A sufficient statistic is a summary of some data that contains all of the information about a parameter.
1. Show whether $\bar{x}$ is a sufficient statistic of the observations, assuming we know the noise variance $\sigma^2$. That is, show whether $p(m\g \bar{x}) \te p(m\g \{x\nth\}_{n=1}^N)$.
2. If we don’t know the noise variance $\sigma^2$, show whether $\bar{x}$ is a sufficient statistic to estimate it.

Conjugate priors:

A conjugate prior for a likelihood function is a prior where the posterior is a distribution in the same family as the prior. For example, a Gaussian prior on the mean of a Gaussian distribution is conjugate to Gaussian observations of that mean.

The inverse-gamma distribution is a distribution over positive numbers. It’s often used to put a prior on the variance of a Gaussian distribution, because it’s a conjugate prior.

The inverse-gamma distribution has pdf (as cribbed from Wikipedia): \[ p(z\g \alpha, \beta) = \frac{\beta^{\alpha}}{\Gamma(\alpha)} z^{-\alpha-1} \exp\left(-{\frac{\beta}{z}}\right), \qquad \text{with}~\alpha>0,~~\beta>0, \] where $\Gamma(\cdot)$ is a gamma function. (Numerical libraries often come with a routine to evaluate the log of the gamma function.)

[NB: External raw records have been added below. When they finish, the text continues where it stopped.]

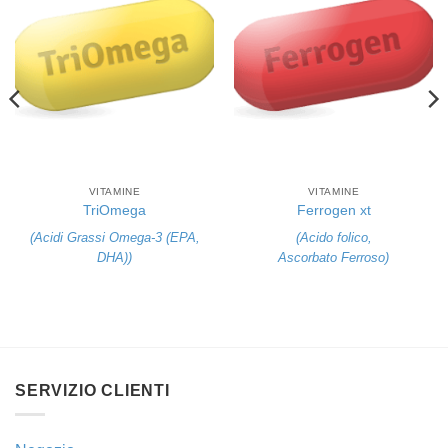
VITAMINE
VITAMINE
TriOmega
Ferrogen xt
(
Acidi Grassi Omega-3 (EPA
,
(
Acido folico
,
DHA)
)
Ascorbato Ferroso
)
SERVIZIO CLIENTI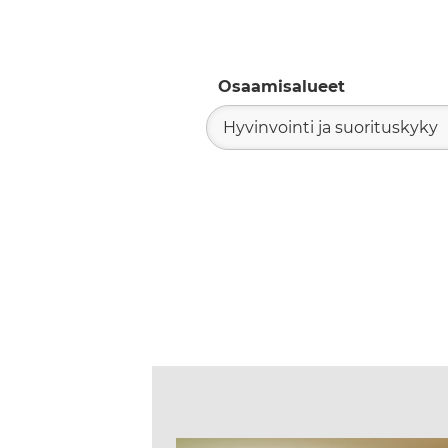
Osaamisalueet
Hyvinvointi ja suorituskyky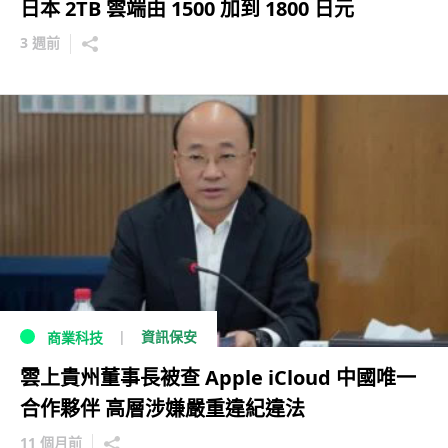
日本 2TB 雲端由 1500 加到 1800 日元
3 週前
資訊保安
商業科技
雲上貴州董事長被查 Apple iCloud 中國唯一
合作夥伴 高層涉嫌嚴重違紀違法
11 個月前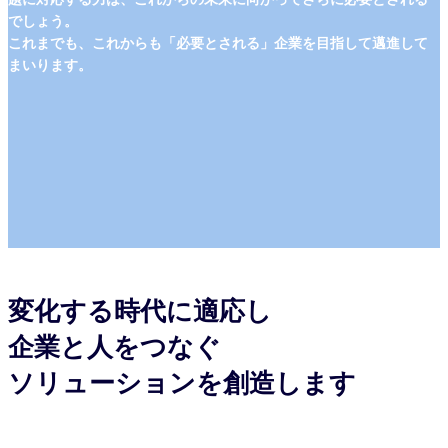
でしょう。
これまでも、これからも「必要とされる」企業を目指して邁進して
まいります。
変化する時代に適応し
企業と人をつなぐ
ソリューションを創造します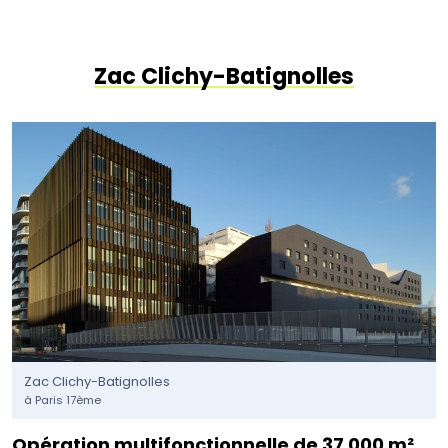
Zac Clichy-Batignolles
Zac Clichy-Batignolles
à Paris 17ème
Opération multifonctionnelle de 37 000 m²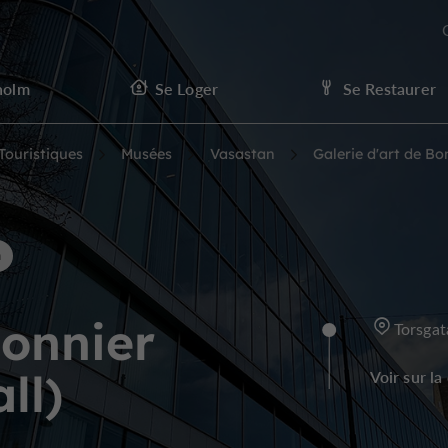
holm
Se Loger
Se Restaurer
 Touristiques
Musées
Vasastan
Galerie d'art de Bo
n
Bonnier
Torsga
ll)
Voir sur la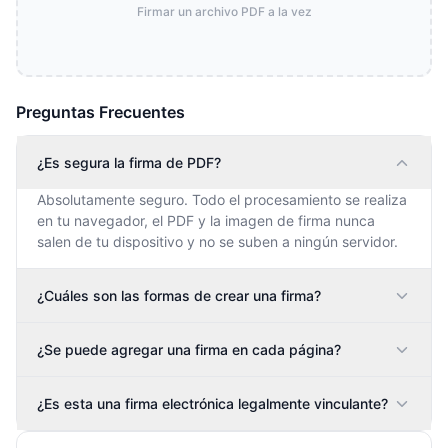
Firmar un archivo PDF a la vez
Preguntas Frecuentes
¿Es segura la firma de PDF?
Absolutamente seguro. Todo el procesamiento se realiza
en tu navegador, el PDF y la imagen de firma nunca
salen de tu dispositivo y no se suben a ningún servidor.
¿Cuáles son las formas de crear una firma?
¿Se puede agregar una firma en cada página?
¿Es esta una firma electrónica legalmente vinculante?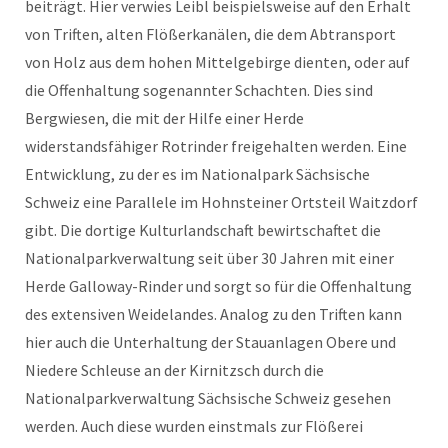
beiträgt. Hier verwies Leibl beispielsweise auf den Erhalt
von Triften, alten Flößerkanälen, die dem Abtransport
von Holz aus dem hohen Mittelgebirge dienten, oder auf
die Offenhaltung sogenannter Schachten. Dies sind
Bergwiesen, die mit der Hilfe einer Herde
widerstandsfähiger Rotrinder freigehalten werden. Eine
Entwicklung, zu der es im Nationalpark Sächsische
Schweiz eine Parallele im Hohnsteiner Ortsteil Waitzdorf
gibt. Die dortige Kulturlandschaft bewirtschaftet die
Nationalparkverwaltung seit über 30 Jahren mit einer
Herde Galloway-Rinder und sorgt so für die Offenhaltung
des extensiven Weidelandes. Analog zu den Triften kann
hier auch die Unterhaltung der Stauanlagen Obere und
Niedere Schleuse an der Kirnitzsch durch die
Nationalparkverwaltung Sächsische Schweiz gesehen
werden. Auch diese wurden einstmals zur Flößerei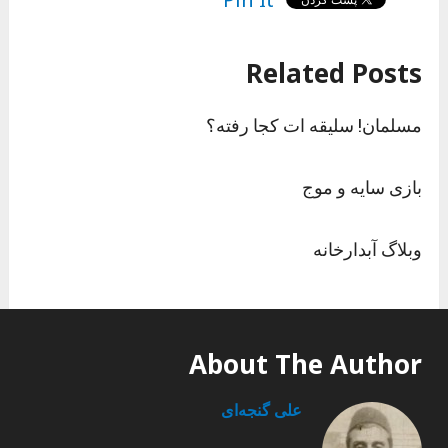
Related Posts
مسلمان! سلیقه ات کجا رفته؟
بازی سایه و موج
وبلاگ آبدارخانه
About The Author
علی گنجه‌ای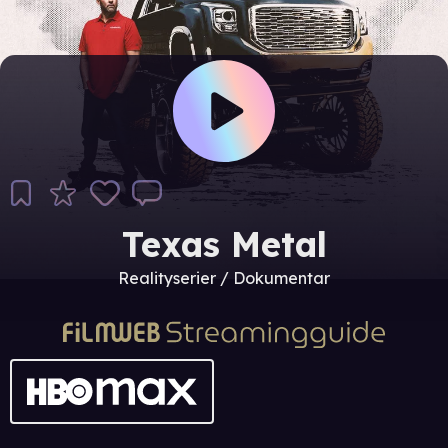
Texas Metal
Realityserier / Dokumentar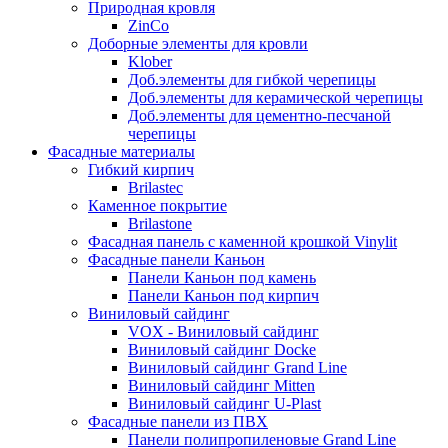
Природная кровля
ZinCo
Доборные элементы для кровли
Klober
Доб.элементы для гибкой черепицы
Доб.элементы для керамической черепицы
Доб.элементы для цементно-песчаной
черепицы
Фасадные материалы
Гибкий кирпич
Brilastec
Каменное покрытие
Brilastone
Фасадная панель с каменной крошкой Vinylit
Фасадные панели Каньон
Панели Каньон под камень
Панели Каньон под кирпич
Виниловый сайдинг
VOX - Виниловый сайдинг
Виниловый сайдинг Docke
Виниловый сайдинг Grand Line
Виниловый сайдинг Mitten
Виниловый сайдинг U-Plast
Фасадные панели из ПВХ
Панели полипропиленовые Grand Line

Assume we obtain $N$ observations from a zero-mean Gaussian with unknown variance, \[ x\nth \sim \N(0,\, \sigma^2), \quad n = 1\dots N, \] and that we place an inverse-gamma prior with parameters $\alpha$ and $\beta$ on the variance. Show that the posterior over the variance is inverse-gamma, and find its parameters.

Hint: you can assume that the posterior distribution is a distribution; it normalizes to one. You don’t need to keep track of normalization constants, or do any integration. Simply show that the posterior matches the functional form of the inverse-gamma, and then you know the normalization (if you need it) by comparison to the pdf given.
1. If a conjugate prior exists, then the data can be replaced with sufficient statistics. Can you explain why?
2. Explain whether there could be a conjugate prior for the hard classifier: \[ P(y\te1\g\bx,\bw) = \Theta(\bw^\top\bx + b) = \begin{cases} 1 & \bw^\top\bx + b > 0 \\ 0 & \text{otherwise}.\end{cases} \] This question is intended as a tutorial discussion point. It might be hard to write down a mathematically rigorous argument. But can you explain whether it is easy to represent beliefs about the weights of a classifier in a fixed-size statistic, regardless of what data you gather? A picture may help.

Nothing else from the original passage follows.